What is required. In the copy, keep every line below as it is and leave out the pictures.

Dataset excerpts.
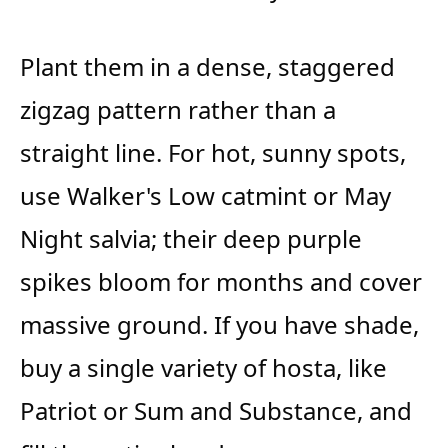
Plant them in a dense, staggered
zigzag pattern rather than a
straight line. For hot, sunny spots,
use Walker's Low catmint or May
Night salvia; their deep purple
spikes bloom for months and cover
massive ground. If you have shade,
buy a single variety of hosta, like
Patriot or Sum and Substance, and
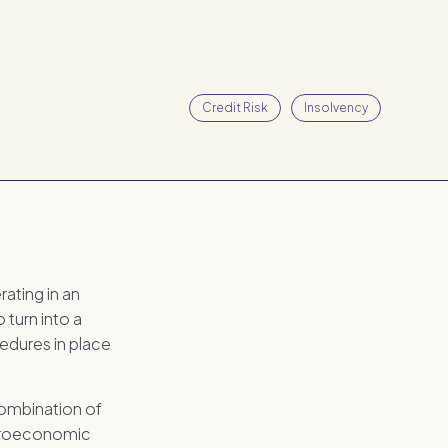
Credit Risk
Insolvency
ating in an
 turn into a
edures in place
combination of
acroeconomic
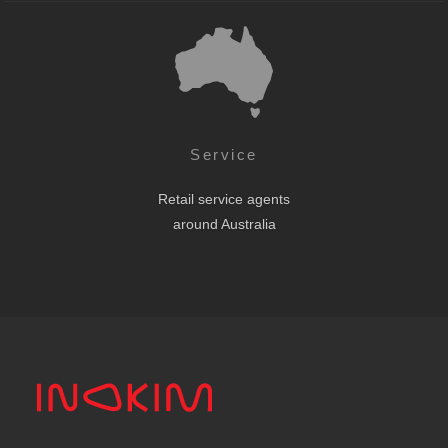
Service
Retail service agents
around Australia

Solution to the problem.
Plant them in a dense, staggered
zigzag pattern rather than a
straight line. For hot, sunny spots,
use Walker's Low catmint or May
Night salvia; their deep purple
spikes bloom for months and cover
massive ground. If you have shade,
buy a single variety of hosta, like
Patriot or Sum and Substance, and
Credit Risk
Insolvency
ating in an
 turn into a
edures in place
combination of
acroeconomic
Service
Retail service agents
around Australia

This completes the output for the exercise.